(Data for this exercise)

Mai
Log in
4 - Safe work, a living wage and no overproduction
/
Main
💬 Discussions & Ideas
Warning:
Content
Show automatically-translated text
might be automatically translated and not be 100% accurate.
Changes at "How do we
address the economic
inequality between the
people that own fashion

(End Data for this exercise)
(Data for this exercise)

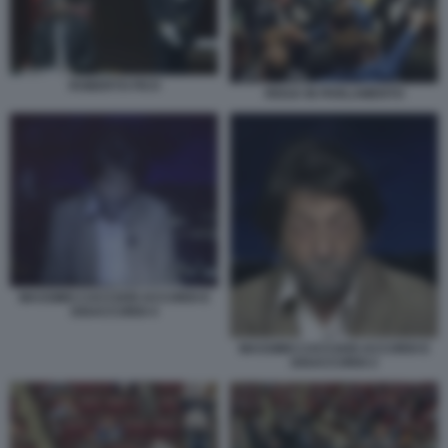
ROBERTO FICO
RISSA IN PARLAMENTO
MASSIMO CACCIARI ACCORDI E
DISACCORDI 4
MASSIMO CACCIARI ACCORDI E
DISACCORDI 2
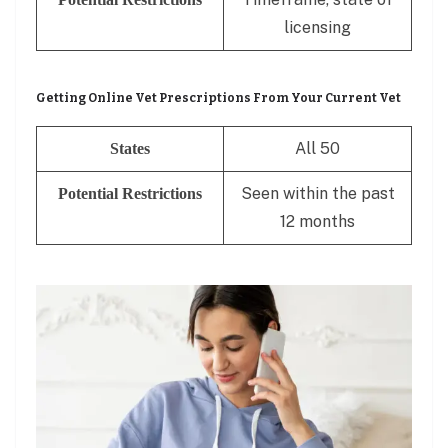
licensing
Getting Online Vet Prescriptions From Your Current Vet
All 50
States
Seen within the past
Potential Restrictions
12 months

(End Data for this exercise)

* Goal of the exercise:
Starting at the line above that contains "4 - Safe work, a", repeat each line exactly up to and including the line that contains "people that own fashion", and stop there.

* Response:
4 - Safe work, a living wage and no overproduction
/
Main
💬 Discussions & Ideas
Warning:
Content
Show automatically-translated text
might be automatically translated and not be 100% accurate.
Changes at "How do we
address the economic
inequality between the
people that own fashion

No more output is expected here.